Chronic pain affects the life of millions of people. Current treatments have deleterious side effects. We have advanced a strategy for targeting protein interactions which regulate the N-type voltage-gated calcium (CaV2.2) channel as an alternative to direct channel block. Peptides uncoupling CaV2.2 interactions with the axonal collapsin response mediator protein 2 (CRMP2) were antinociceptive without effects on memory, depression, and reward/addiction. A search for small molecules that could recapitulate uncoupling of the CaV2.2-CRMP2 interaction identified (S)-lacosamide [(S)-LCM], the inactive enantiomer of the Food and Drug Administration-approved antiepileptic drug (R)-lacosamide [(R)-LCM, Vimpat]. We show that (S)-LCM, but not (R)-LCM, inhibits CRMP2 phosphorylation by cyclin dependent kinase 5, a step necessary for driving CaV2.2 activity, in sensory neurons. (S)-lacosamide inhibited depolarization-induced Ca influx with a low micromolar IC50. Voltage-clamp electrophysiology experiments demonstrated a commensurate reduction in Ca currents in sensory neurons after an acute application of (S)-LCM. Using constellation pharmacology, a recently described high content phenotypic screening platform for functional fingerprinting of neurons that uses subtype-selective pharmacological agents to elucidate cell-specific combinations (constellations) of key signaling proteins that define specific cell types, we investigated if (S)-LCM preferentially acts on certain types of neurons. (S)-lacosamide decreased the dorsal root ganglion neurons responding to mustard oil, and increased the number of cells responding to menthol. Finally, (S)-LCM reversed thermal hypersensitivity and mechanical allodynia in a model of postoperative pain, and 2 models of neuropathic pain. Thus, using (S)-LCM to inhibit CRMP2 phosphorylation is a novel and efficient strategy to treat pain, which works by targeting specific sensory neuron populations.

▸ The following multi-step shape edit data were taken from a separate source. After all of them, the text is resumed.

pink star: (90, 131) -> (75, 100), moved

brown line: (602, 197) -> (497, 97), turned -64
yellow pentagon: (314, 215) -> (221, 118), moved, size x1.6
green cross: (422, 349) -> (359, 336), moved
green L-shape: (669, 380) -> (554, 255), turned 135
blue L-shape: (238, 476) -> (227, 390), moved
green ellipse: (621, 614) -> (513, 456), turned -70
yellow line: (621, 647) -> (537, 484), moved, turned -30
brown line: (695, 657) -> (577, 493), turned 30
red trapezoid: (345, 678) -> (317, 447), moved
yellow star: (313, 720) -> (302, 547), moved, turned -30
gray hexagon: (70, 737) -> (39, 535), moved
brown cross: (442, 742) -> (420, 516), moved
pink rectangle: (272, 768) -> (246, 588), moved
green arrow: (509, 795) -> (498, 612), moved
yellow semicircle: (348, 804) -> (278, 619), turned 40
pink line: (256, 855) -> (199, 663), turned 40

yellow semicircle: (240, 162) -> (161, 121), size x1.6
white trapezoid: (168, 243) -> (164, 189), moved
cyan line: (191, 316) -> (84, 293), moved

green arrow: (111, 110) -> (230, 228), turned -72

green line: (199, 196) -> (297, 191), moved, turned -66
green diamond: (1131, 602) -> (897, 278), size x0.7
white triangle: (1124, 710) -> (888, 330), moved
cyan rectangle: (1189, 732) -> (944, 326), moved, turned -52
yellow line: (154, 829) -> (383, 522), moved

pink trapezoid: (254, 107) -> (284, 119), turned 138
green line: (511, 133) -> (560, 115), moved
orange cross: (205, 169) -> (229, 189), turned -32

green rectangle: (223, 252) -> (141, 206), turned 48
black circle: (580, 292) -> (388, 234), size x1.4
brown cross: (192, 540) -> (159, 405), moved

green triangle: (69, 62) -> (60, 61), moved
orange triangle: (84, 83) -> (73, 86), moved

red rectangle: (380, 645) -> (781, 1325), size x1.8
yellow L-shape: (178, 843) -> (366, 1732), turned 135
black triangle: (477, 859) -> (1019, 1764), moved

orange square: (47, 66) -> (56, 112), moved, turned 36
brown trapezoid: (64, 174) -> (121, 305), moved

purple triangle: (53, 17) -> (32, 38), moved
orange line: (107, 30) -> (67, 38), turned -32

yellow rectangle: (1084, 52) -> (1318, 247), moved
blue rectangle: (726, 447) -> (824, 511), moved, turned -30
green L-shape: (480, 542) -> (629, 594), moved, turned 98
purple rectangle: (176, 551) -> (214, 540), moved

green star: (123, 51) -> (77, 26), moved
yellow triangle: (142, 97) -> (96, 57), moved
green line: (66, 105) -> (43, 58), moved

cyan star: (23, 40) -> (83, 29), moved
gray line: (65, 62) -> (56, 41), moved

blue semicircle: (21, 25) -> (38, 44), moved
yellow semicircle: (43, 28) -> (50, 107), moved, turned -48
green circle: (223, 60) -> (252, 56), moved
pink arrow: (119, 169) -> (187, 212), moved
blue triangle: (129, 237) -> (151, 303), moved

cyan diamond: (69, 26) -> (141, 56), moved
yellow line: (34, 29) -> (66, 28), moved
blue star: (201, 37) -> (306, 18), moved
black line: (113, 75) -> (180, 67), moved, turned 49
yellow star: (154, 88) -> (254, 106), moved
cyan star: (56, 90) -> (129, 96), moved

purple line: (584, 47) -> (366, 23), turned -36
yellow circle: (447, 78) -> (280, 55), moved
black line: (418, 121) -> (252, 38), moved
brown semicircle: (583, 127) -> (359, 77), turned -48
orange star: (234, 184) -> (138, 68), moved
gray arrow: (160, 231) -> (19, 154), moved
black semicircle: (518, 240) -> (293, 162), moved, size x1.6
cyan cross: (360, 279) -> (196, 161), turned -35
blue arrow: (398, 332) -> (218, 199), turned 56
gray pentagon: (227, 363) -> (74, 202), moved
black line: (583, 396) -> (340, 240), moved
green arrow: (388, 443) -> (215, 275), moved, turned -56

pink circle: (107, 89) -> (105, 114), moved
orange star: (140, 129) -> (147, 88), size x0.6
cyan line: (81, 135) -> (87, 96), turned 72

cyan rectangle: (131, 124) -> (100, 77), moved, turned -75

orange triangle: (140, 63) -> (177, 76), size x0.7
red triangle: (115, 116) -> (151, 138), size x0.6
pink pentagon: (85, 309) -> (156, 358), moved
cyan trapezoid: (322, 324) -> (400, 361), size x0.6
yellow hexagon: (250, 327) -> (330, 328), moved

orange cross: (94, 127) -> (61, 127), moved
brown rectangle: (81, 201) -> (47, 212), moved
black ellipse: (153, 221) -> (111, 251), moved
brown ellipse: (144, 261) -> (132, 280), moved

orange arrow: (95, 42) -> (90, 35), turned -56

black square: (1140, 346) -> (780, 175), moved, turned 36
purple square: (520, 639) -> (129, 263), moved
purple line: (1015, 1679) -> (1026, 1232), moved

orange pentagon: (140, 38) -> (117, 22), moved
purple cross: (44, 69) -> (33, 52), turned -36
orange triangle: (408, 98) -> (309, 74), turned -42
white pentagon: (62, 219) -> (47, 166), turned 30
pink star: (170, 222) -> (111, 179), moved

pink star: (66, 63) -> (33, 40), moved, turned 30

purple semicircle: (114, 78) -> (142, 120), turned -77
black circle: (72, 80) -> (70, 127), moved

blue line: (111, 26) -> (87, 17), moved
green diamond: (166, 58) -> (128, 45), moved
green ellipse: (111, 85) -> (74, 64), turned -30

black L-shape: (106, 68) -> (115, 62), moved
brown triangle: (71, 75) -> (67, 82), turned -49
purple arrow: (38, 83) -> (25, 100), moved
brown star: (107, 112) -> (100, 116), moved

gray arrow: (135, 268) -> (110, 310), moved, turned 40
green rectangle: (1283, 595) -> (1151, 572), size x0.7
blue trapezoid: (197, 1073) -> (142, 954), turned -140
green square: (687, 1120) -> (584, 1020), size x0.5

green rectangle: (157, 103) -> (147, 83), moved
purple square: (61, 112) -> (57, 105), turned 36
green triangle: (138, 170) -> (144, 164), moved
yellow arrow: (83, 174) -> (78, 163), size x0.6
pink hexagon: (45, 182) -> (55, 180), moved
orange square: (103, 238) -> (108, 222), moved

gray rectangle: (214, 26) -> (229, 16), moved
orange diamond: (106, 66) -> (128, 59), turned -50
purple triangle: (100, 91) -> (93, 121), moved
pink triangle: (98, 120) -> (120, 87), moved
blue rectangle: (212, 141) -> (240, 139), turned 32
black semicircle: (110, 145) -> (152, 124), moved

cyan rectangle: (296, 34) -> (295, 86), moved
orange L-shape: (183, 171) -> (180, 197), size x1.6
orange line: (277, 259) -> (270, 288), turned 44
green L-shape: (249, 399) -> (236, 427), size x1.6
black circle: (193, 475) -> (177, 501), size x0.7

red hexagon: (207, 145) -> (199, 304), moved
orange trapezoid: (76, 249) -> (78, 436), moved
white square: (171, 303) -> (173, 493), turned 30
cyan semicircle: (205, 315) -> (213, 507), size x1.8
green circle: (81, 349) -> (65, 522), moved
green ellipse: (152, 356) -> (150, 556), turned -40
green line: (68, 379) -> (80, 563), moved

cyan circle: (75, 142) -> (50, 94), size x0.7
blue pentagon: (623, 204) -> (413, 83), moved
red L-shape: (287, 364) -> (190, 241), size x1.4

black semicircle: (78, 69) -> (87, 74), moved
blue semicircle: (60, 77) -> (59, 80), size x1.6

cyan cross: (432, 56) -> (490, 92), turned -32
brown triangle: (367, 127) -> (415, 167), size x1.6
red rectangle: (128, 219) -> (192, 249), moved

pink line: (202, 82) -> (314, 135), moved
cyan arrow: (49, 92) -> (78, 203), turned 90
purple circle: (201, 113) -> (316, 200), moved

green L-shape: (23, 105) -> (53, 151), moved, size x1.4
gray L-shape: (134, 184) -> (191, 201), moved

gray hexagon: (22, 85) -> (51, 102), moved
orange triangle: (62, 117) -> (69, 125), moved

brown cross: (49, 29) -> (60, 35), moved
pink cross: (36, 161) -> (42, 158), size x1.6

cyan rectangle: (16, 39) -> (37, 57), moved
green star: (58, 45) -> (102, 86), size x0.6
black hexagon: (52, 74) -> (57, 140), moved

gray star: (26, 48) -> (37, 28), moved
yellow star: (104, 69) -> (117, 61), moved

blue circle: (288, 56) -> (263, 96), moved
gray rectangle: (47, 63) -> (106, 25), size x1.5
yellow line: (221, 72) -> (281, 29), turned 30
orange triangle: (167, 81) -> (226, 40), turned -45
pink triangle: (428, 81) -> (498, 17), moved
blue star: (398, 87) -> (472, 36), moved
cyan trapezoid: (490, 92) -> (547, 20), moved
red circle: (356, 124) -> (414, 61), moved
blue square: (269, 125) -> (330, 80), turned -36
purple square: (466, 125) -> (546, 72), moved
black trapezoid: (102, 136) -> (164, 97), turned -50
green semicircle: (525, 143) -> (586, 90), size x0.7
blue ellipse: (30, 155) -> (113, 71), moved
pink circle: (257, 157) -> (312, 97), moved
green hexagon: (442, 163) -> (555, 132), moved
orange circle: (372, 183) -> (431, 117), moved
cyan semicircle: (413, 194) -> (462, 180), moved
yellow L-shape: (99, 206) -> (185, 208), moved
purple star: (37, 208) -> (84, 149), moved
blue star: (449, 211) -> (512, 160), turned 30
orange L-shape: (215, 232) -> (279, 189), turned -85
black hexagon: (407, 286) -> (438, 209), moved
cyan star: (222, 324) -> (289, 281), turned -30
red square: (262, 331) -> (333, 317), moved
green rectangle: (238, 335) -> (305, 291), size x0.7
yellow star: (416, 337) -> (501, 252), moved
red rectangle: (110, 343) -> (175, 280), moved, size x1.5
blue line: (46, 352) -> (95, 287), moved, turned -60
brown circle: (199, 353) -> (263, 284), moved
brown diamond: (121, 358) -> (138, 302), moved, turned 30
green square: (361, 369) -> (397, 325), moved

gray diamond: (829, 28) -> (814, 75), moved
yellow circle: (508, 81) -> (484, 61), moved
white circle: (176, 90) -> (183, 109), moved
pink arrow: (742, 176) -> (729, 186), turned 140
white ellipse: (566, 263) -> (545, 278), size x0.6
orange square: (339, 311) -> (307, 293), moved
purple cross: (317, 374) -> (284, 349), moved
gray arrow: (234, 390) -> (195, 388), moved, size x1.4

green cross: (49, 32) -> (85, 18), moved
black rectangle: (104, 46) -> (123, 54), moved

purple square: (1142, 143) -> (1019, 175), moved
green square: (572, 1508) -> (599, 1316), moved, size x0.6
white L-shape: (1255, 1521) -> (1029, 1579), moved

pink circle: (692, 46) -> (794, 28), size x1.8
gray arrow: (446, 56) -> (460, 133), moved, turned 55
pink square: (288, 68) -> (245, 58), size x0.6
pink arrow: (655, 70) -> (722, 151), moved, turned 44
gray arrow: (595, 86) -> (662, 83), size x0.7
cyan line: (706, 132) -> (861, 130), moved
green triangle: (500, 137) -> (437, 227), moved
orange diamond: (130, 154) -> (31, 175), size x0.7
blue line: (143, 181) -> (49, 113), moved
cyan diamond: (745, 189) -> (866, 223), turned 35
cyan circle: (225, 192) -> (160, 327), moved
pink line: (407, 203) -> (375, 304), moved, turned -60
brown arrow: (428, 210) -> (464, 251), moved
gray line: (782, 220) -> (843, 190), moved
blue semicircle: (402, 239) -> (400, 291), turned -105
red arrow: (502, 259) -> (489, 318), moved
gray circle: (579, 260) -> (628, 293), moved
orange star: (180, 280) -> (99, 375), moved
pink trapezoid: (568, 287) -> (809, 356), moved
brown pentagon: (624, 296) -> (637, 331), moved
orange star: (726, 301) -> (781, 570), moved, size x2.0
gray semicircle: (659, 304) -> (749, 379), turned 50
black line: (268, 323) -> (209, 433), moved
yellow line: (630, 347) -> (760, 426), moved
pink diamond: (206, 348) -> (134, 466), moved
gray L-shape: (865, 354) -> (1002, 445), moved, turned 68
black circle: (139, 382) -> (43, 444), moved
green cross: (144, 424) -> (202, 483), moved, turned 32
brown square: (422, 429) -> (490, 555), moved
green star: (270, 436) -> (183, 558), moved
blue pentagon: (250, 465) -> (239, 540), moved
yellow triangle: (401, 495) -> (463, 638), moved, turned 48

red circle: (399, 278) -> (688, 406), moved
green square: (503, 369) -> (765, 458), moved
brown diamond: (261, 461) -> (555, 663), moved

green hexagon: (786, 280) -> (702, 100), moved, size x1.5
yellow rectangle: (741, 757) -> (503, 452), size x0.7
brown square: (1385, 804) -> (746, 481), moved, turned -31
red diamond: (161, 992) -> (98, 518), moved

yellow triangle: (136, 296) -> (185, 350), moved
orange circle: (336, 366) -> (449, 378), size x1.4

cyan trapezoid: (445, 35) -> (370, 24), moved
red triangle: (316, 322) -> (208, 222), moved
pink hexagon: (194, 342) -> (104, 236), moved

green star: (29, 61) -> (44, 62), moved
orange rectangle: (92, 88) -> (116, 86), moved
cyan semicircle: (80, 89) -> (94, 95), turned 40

慢性疼痛影响着数百万人的生活。目前的治疗方法存在有害的副作用。我们提出了一种针对调节N型电压门控钙(CaV2.2)通道的蛋白质相互作用的策略,作为直接通道阻断的替代方法。使CaV2.2与轴突塌陷反应介导蛋白2(CRMP2)解偶联的肽具有镇痛作用,且对记忆、抑郁和奖赏/成瘾无影响。对能够模拟CaV2.2-CRMP2相互作用解偶联的小分子进行的研究鉴定出了(S)-拉科酰胺[(S)-LCM],它是美国食品药品监督管理局批准的抗癫痫药物(R)-拉科酰胺[(R)-LCM,Vimpat]的无活性对映体。我们发现,在感觉神经元中,(S)-LCM而非(R)-LCM可抑制细胞周期蛋白依赖性激酶5介导的CRMP2磷酸化,这是驱动CaV2.2活性所必需的一步。(S)-拉科酰胺以低微摩尔浓度的IC50抑制去极化诱导的钙内流。电压钳电生理实验表明,急性应用(S)-LCM后,感觉神经元中的钙电流相应减少。使用星座药理学(一种最近描述的用于神经元功能指纹识别的高内涵表型筛选平台,该平台使用亚型选择性药理剂来阐明定义特定细胞类型的关键信号蛋白的细胞特异性组合(星座)),我们研究了(S)-LCM是否优先作用于某些类型的神经元。(S)-拉科酰胺减少了对芥子油有反应的背根神经节神经元数量,并增加了对薄荷醇有反应的细胞数量。最后,在术后疼痛模型和两种神经性疼痛模型中,(S)-LCM逆转了热超敏反应和机械性异常性疼痛。因此,使用(S)-LCM抑制CRMP2磷酸化是一种治疗疼痛的新颖且有效的策略,其通过靶向特定的感觉神经元群体发挥作用。